Understanding the State Insurance Process
- States establish Licensing and/or Certification procedures for Care providers
- State Medical Boards oversee the Discipline procedures for those who violate law or conduct malpractice.
- States implement Medicaid and waiver Programs, based on Federal Regulations.
- This federal law supersedes state laws regarding coverage in Employee Benefit plans.
- Cases brought against an HMO must go through federal court system
- Must prove that the Company acted outside Plan defined coverage.
- States can decide what are approved services, or inclusions in insurance policies written in that state.

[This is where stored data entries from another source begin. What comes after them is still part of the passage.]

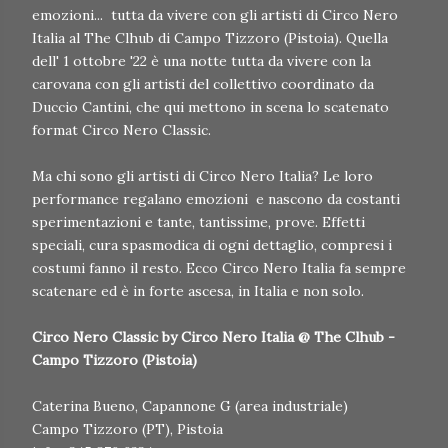
emozioni... tutta da vivere con gli artisti di Circo Nero
Italia al The Clhub di Campo Tizzoro (Pistoia). Quella
dell' 1 ottobre '22 è una notte tutta da vivere con la
carovana con gli artisti del collettivo coordinato da
Duccio Cantini, che qui mettono in scena lo scatenato
format Circo Nero Classic.
Ma chi sono gli artisti di Circo Nero Italia? Le loro
performance regalano emozioni e nascono da costanti
sperimentazioni e tante, tantissime, prove. Effetti
speciali, cura spasmodica di ogni dettaglio, compresi i
costumi fanno il resto. Ecco Circo Nero Italia fa sempre
scatenare ed è in forte ascesa, in Italia e non solo.
Circo Nero Classic by Circo Nero Italia @ The Clhub -
Campo Tizzoro (Pistoia)
Caterina Bueno, Capannone G (area industriale)
Campo Tizzoro (PT), Pistoia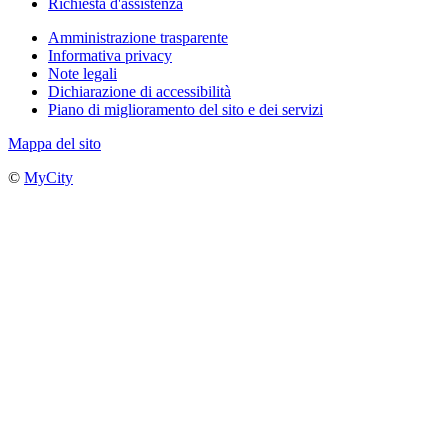
Richiesta d'assistenza
Amministrazione trasparente
Informativa privacy
Note legali
Dichiarazione di accessibilità
Piano di miglioramento del sito e dei servizi
Mappa del sito
©
MyCity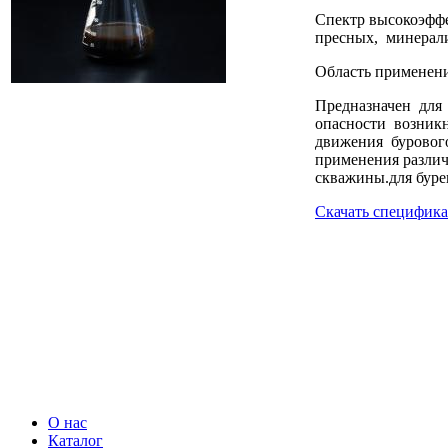
Спектр высокоэффе
пресных, минерали
Область применен
Предназначен для
опасности возник
движения бурового
применения различ
скважины.для буре
Скачать специфик
О нас
Каталог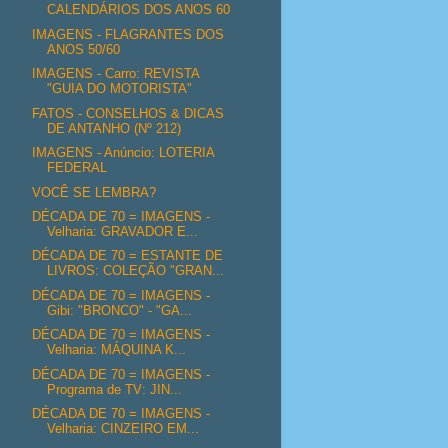
CALENDÁRIOS DOS ANOS 60
IMAGENS - FLAGRANTES DOS
ANOS 50/60
IMAGENS - Carro: REVISTA
"GUIA DO MOTORISTA"
FATOS - CONSELHOS & DICAS
DE ANTANHO (Nº 212)
IMAGENS - Anúncio: LOTERIA
FEDERAL
VOCÊ SE LEMBRA?
DÉCADA DE 70 = IMAGENS -
Velharia: GRAVADOR E...
DÉCADA DE 70 = ESTANTE DE
LIVROS: COLEÇÃO "GRAN...
DÉCADA DE 70 = IMAGENS -
Gibi: "BRONCO" - "GA...
DÉCADA DE 70 = IMAGENS -
Velharia: MÁQUINA K...
DÉCADA DE 70 = IMAGENS -
Programa de TV: JIN...
DÉCADA DE 70 = IMAGENS -
Velharia: CINZEIRO EM...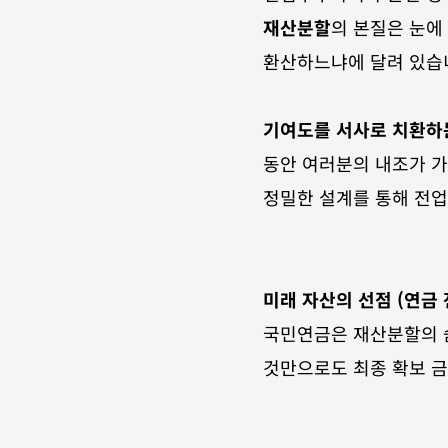
재산분할
의 본질은 눈에
환산하느냐에 달려 있습
기여도를 서사로 치환하는
동안 여러분의 내조가 가
정밀한 설계를 통해 전업
미래 자산의 선점 (연금 
국민연금은 재산분할의 숨
것만으로도 최종 확보 금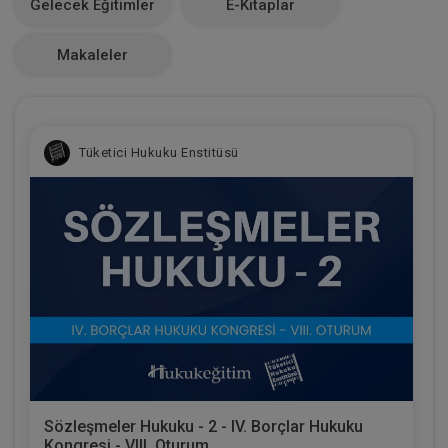
Gelecek Eğitimler
E-Kitaplar
0
Makaleler
Tüketici Hukuku Enstitüsü
Sözleşmeler Hukuku - 2 - IV. Borçlar Hukuku
Kongresi - VIII. Oturum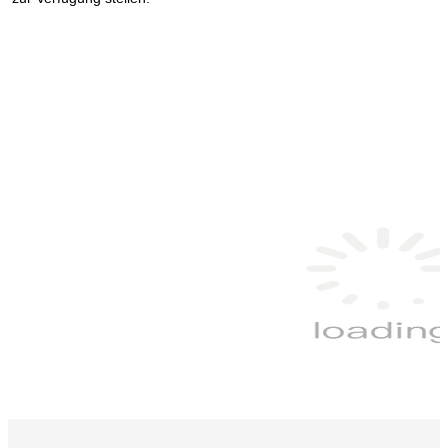
ETL CETL DLC führte lineare Wrap-Leuchte, Treppenhausleuchte, 
LED-Treppenhausbeleuchtung
ETL CETL DLC führte lineare Wrap-Leuchte, Treppenhausleuchte, 
LED-Treppenhausbeleuchtung
ETL CETL DLC führte lineare Wrap-Leuchte, Treppenhausleuchte, 
LED-Treppenhausbeleuchtung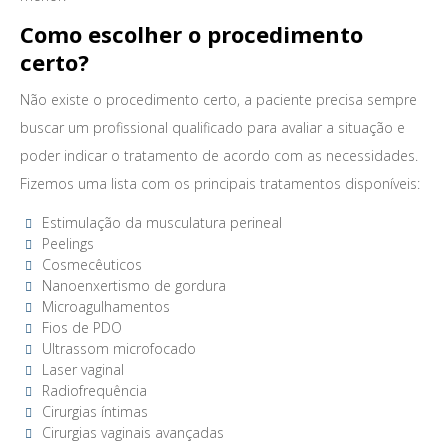
Como escolher o procedimento
certo?
Não existe o procedimento certo, a paciente precisa sempre
buscar um profissional qualificado para avaliar a situação e
poder indicar o tratamento de acordo com as necessidades.
Fizemos uma lista com os principais tratamentos disponíveis:
Estimulação da musculatura perineal
Peelings
Cosmecêuticos
Nanoenxertismo de gordura
Microagulhamentos
Fios de PDO
Ultrassom microfocado
Laser vaginal
Radiofrequência
Cirurgias íntimas
Cirurgias vaginais avançadas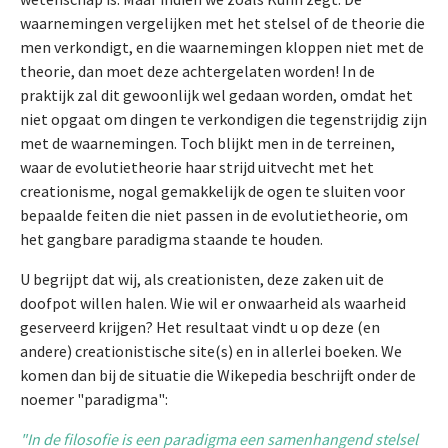
waarnemingen vergelijken met het stelsel of de theorie die
men verkondigt, en die waarnemingen kloppen niet met de
theorie, dan moet deze achtergelaten worden! In de
praktijk zal dit gewoonlijk wel gedaan worden, omdat het
niet opgaat om dingen te verkondigen die tegenstrijdig zijn
met de waarnemingen. Toch blijkt men in de terreinen,
waar de evolutietheorie haar strijd uitvecht met het
creationisme, nogal gemakkelijk de ogen te sluiten voor
bepaalde feiten die niet passen in de evolutietheorie, om
het gangbare paradigma staande te houden.
U begrijpt dat wij, als creationisten, deze zaken uit de
doofpot willen halen. Wie wil er onwaarheid als waarheid
geserveerd krijgen? Het resultaat vindt u op deze (en
andere) creationistische site(s) en in allerlei boeken. We
komen dan bij de situatie die Wikepedia beschrijft onder de
noemer "paradigma":
"In de filosofie is een paradigma een samenhangend stelsel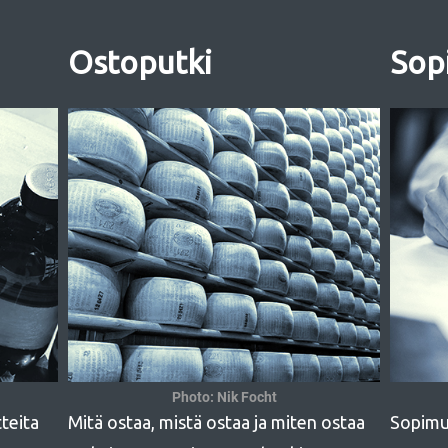
Ostoputki
Sop
Photo: Nik Focht
teita
Mitä ostaa, mistä ostaa ja miten ostaa
Sopimu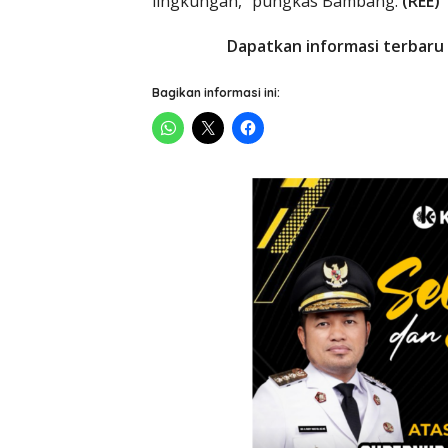
lingkungan,” pungkas Bambang.
(REE)
Dapatkan informasi terbaru 
Bagikan informasi ini: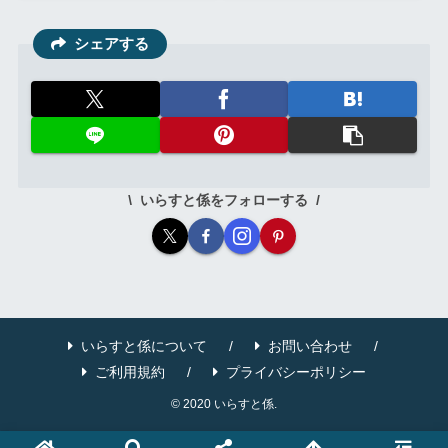
シェアする
いらすと係をフォローする
いらすと係について
お問い合わせ
ご利用規約
プライバシーポリシー
© 2020 いらすと係.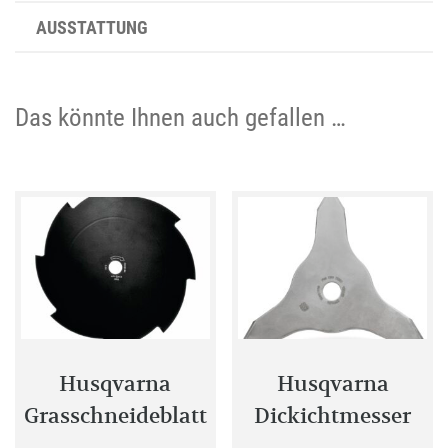
AUSSTATTUNG
Das könnte Ihnen auch gefallen …
Husqvarna
Husqvarna
Grasschneideblatt
Dickichtmesser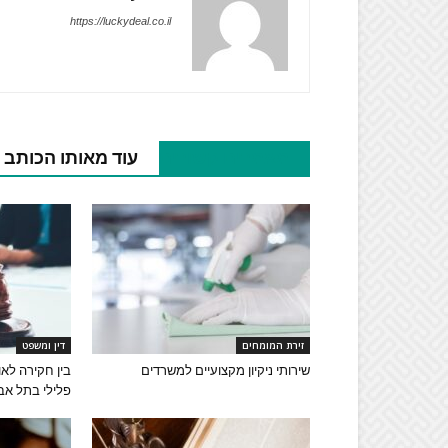
https://luckydeal.co.il
מאמרים קשורים
עוד מאותו הכותב
זירת המומחים
דין ומשפט
שירותי ניקיון מקצועיים למשרדים
בין חקירה לאול
פלילי בתל אב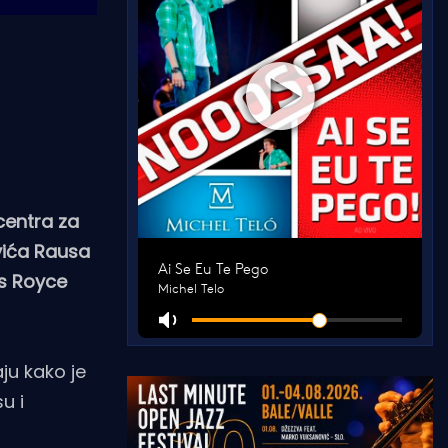
centra za
vića Rausa
ls Royce
aju kako je
u i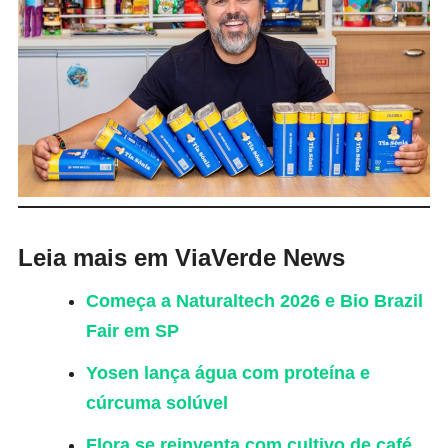
Leia mais em ViaVerde News
Começa a Naturaltech 2026 e Bio Brazil
Fair em SP
Yosen lança água com proteína e
cúrcuma solúvel
Flora se reinventa com cultivo de café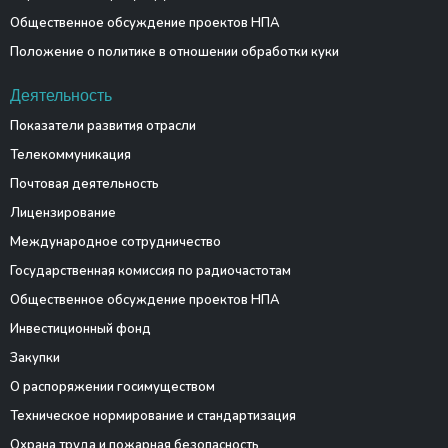
Общественное обсуждение проектов НПА
Положение о политике в отношении обработки куки
Деятельность
Показатели развития отрасли
Телекоммуникация
Почтовая деятельность
Лицензирование
Международное сотрудничество
Государственная комиссия по радиочастотам
Общественное обсуждение проектов НПА
Инвестиционный фонд
Закупки
О распоряжении госимуществом
Техническое нормирование и стандартизация
Охрана труда и пожарная безопасность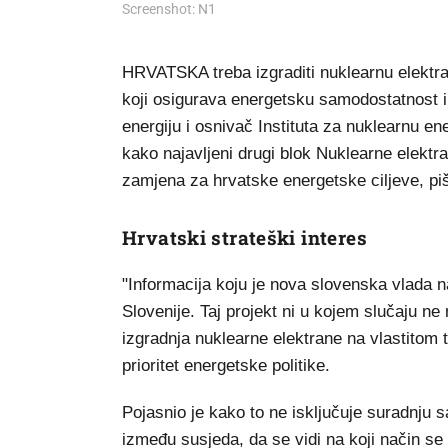
Screenshot: N1
HRVATSKA treba izgraditi nuklearnu elektranu 
koji osigurava energetsku samodostatnost i 
energiju i osnivač Instituta za nuklearnu e
kako najavljeni drugi blok Nuklearne elektra
zamjena za hrvatske energetske ciljeve, p
Hrvatski strateški interes
"Informacija koju je nova slovenska vlada n
Slovenije. Taj projekt ni u kojem slučaju ne
izgradnja nuklearne elektrane na vlastitom te
prioritet energetske politike.
Pojasnio je kako to ne isključuje suradnju
između susjeda, da se vidi na koji način se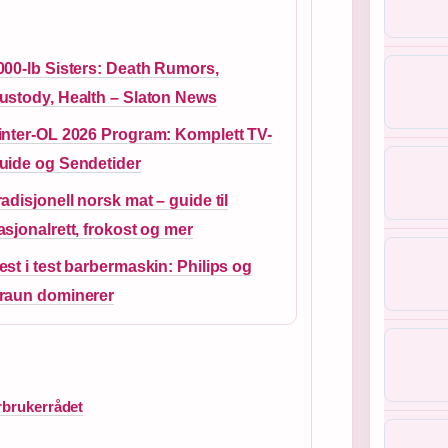
000-lb Sisters: Death Rumors,
ustody, Health – Slaton News
inter-OL 2026 Program: Komplett TV-
uide og Sendetider
radisjonell norsk mat – guide til
asjonalrett, frokost og mer
est i test barbermaskin: Philips og
raun dominerer
rbrukerrådet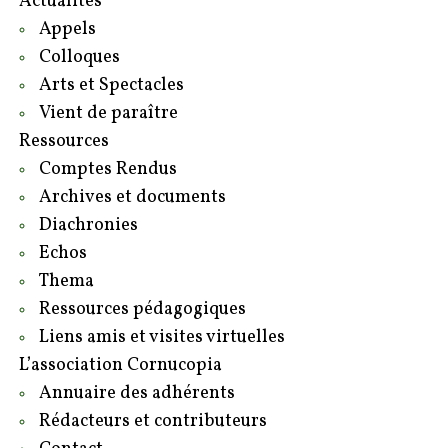
Actualités
Appels
Colloques
Arts et Spectacles
Vient de paraître
Ressources
Comptes Rendus
Archives et documents
Diachronies
Echos
Thema
Ressources pédagogiques
Liens amis et visites virtuelles
L’association Cornucopia
Annuaire des adhérents
Rédacteurs et contributeurs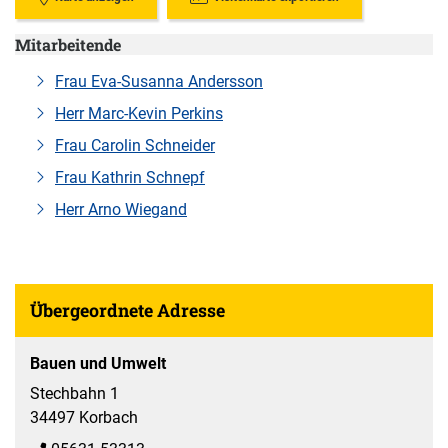
Mitarbeitende
Frau Eva-Susanna Andersson
Herr Marc-Kevin Perkins
Frau Carolin Schneider
Frau Kathrin Schnepf
Herr Arno Wiegand
Übergeordnete Adresse
Bauen und Umwelt
Stechbahn 1
34497 Korbach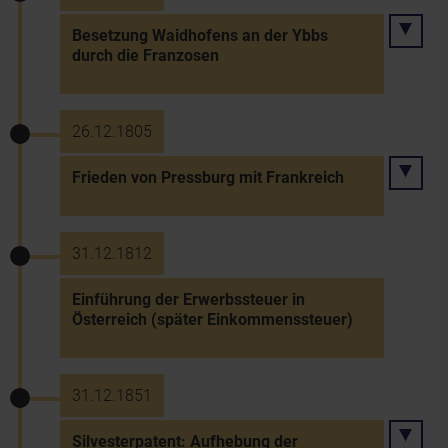
Besetzung Waidhofens an der Ybbs
durch die Franzosen
26.12.1805
Frieden von Pressburg mit Frankreich
31.12.1812
Einführung der Erwerbssteuer in
Österreich (später Einkommenssteuer)
31.12.1851
Silvesterpatent: Aufhebung der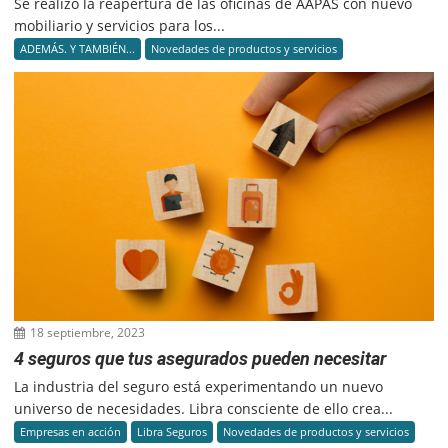
Se realizó la reapertura de las oficinas de AAPAS con nuevo
mobiliario y servicios para los...
ADEMÁS. Y TAMBIÉN...
Novedades de productos y servicios
18 septiembre, 2023
4 seguros que tus asegurados pueden necesitar
La industria del seguro está experimentando un nuevo
universo de necesidades. Libra consciente de ello crea...
Empresas en acción
Libra Seguros
Novedades de productos y servicios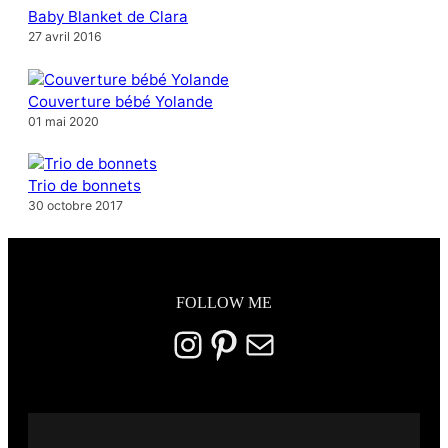
Baby Blanket de Clara
27 avril 2016
Couverture bébé Yolande
01 mai 2020
Trio de bonnets
30 octobre 2017
FOLLOW ME
Instagram
Pinterest
E-mail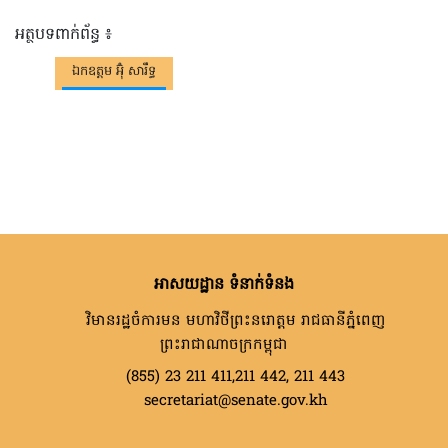
អត្ថបទពាក់ព័ន្ធ ៖
ឯកឧត្តម អ៊ុំ សារឹទ្ធ
អាសយដ្ឋាន ទំនាក់ទំនង
វិមានរដ្ឋចំការមន មហាវិថីព្រះនរោត្តម រាជធានីភ្នំពេញ
ព្រះរាជាណាចក្រកម្ពុជា
(855) 23 211 411,211 442, 211 443
secretariat@senate.gov.kh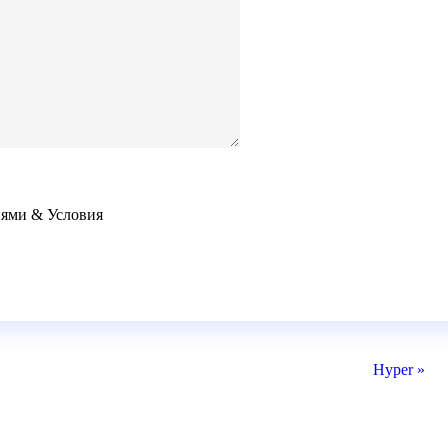
иями & Условия
Hyper »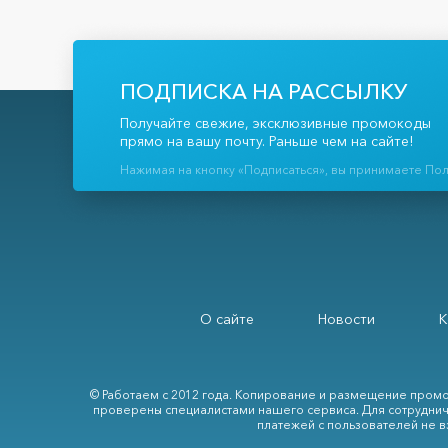
ПОДПИСКА НА РАССЫЛКУ
Получайте свежие, эксклюзивные промокоды
прямо на вашу почту. Раньше чем на сайте!
Нажимая на кнопку «Подписаться», вы принимаете По
О сайте
Новости
К
© Работаем с 2012 года. Копирование и размещение промо
проверены специалистами нашего сервиса. Для сотруднич
платежей с пользователей не в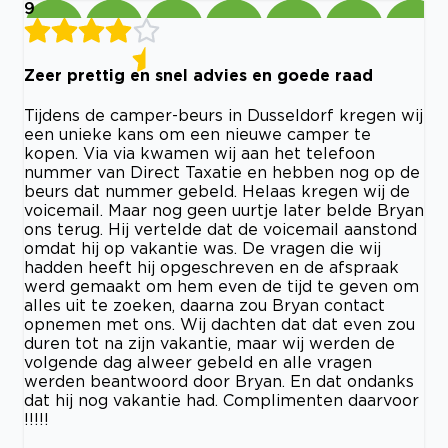
9
Zeer prettig en snel advies en goede raad
Tijdens de camper-beurs in Dusseldorf kregen wij
een unieke kans om een nieuwe camper te
kopen. Via via kwamen wij aan het telefoon
nummer van Direct Taxatie en hebben nog op de
beurs dat nummer gebeld. Helaas kregen wij de
voicemail. Maar nog geen uurtje later belde Bryan
ons terug. Hij vertelde dat de voicemail aanstond
omdat hij op vakantie was. De vragen die wij
hadden heeft hij opgeschreven en de afspraak
werd gemaakt om hem even de tijd te geven om
alles uit te zoeken, daarna zou Bryan contact
opnemen met ons. Wij dachten dat dat even zou
duren tot na zijn vakantie, maar wij werden de
volgende dag alweer gebeld en alle vragen
werden beantwoord door Bryan. En dat ondanks
dat hij nog vakantie had. Complimenten daarvoor
!!!!!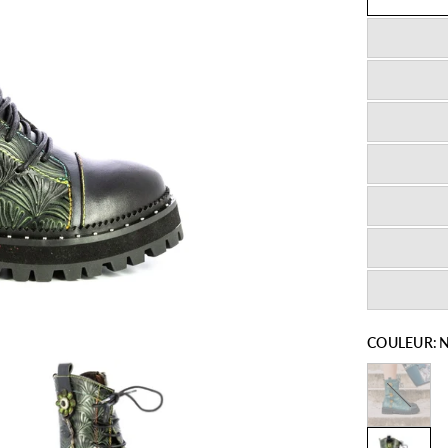
COULEUR:
N
Turquoise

- This is done using many facets of information:
- Published Peer Reviewed Studies
- Medical/Psychological/Dental Association acceptance of practice
- FDA approval for Drugs
- public or professional opinion or moral stance on a subject
- What determines acceptable procedures?
- Published Peer Review studies are as credible as the Publication, Journal of American Medical Association, for example, is considered a highly credible publication.
- Most Insurance Companies have an in house review panel of Medical Procedures
- Whether Inclusion of procedure in the CPT-4 or HCPCS for diagnosis or suspected diagnosis.